Remember, life isn’t just about what goes wrong, but also about what goes right. So, the next time doubt creeps in, ask yourself what if it all works out?
On Thursday, I presented my latest presentation entitled “ Routine 101”
I remember a time a few years back, when I was truly struggling with anxiety and my mental health. When I think about it, the one common factor that probably contributed to my struggles back then, was a lack of structure and routine in my life.
What I have learned over the past few years is that I usually need to go beyond my “ comfort zone “ to challenge myself and at the same time adding new routines to my life. With my recent life experiences, I would say that having Structure and Routine are possibly two of the most important parts of staying mentally healthy.
Some things to remember about routine ;
Having a regular routine creates a sense of familiarity and control that can reduce stress levels, and help you feel more in control of your time, and life in general.
Having some structure also helps to fight back against anxiety, because you start focusing more on your daily routine and improving your life, and less on the feelings of anxiety. Lack of routine can make you feel unmotivated and distracted. Structure is necessary for creating stability in our life and routine can help you stay focused and to get things done.
There are some things you can do that will help when you struggle with anxiety;
Think about the many things you’re grateful for before getting out of bed, or when you go to bed at night. Being grateful for what we have is so important.
Sleep does play a big role in our mental and physical health. Work on getting between 7-9 hours per night.
Every night when I am getting ready for bed, I make my to do list for the next day. For me, there is something about the physical act of writing things down that seems to motivate me to get those things completed the next day.
Slowly add new things into your routine. There are a lot of things you can start doing daily that will help with anxiety and depression. Such as: working out, eating anxiety reducing foods, reading a good book, walking, and journaling.
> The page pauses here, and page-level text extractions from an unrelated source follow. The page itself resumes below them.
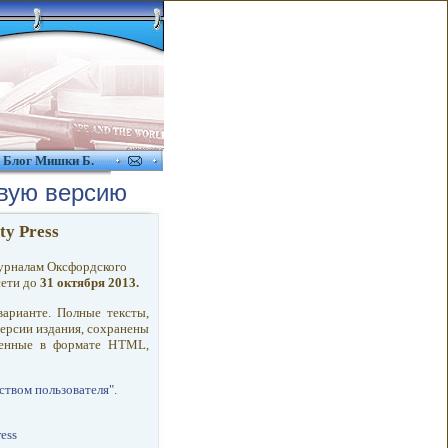
Блог Мишки Б.
вую версию
ty Press
урналам Оксфордского
сети до
31 октября 2013.
арианте. Полные тексты,
ерсии издания, сохранены
ленные в формате HTML,
ством пользователя"
.
ess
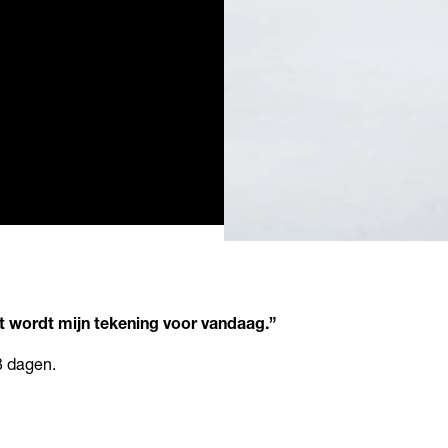
t wordt mijn tekening voor vandaag.”
 dagen.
Take it one day at a time…learning to take things one day at a time helps you to stay mindful and keeps you more in the moment. It also takes the pressure off. Try to enjoy the process as you are building up a new routine for your life. Focus on today, and remember what you are grateful for.
Push yourself, but don’t overdo it. Work on putting yourself out there, just pull back before you reach the point of hating something so much that you never want to do it again.
Try setting an alarm about an hour before bed. Make this a time you turn off your electronics, and as a reminder it’s time to go to bed. Try cutting off all screen time at least an hour or two before bed. Maybe even do the same with your phone? Not sure if turning off our phones would work for most of us. This will give your mind time to settle and relax before bed. They say that when we are on our phones or tablets too late in the day, it stimulates our brain and makes it harder to go to sleep at night.
Write down anything that’s bothering you…before you nod off to sleep, try writing down anything that you’re worried about. This will also help you go to bed with a relaxed and clear mind.
In closing, when it comes to routine and structure in our lives, about four years ago I honestly wasn’t very familiar with this terminology . But now that I attend DBSA meetings most every Thursday, I totally understand the importance of structure and routine and have learned to understand what it means in our lives. Just coming to this group every week is an important piece of the much needed routine and structure in my own life. And it’s an important part of the routine in your life as well.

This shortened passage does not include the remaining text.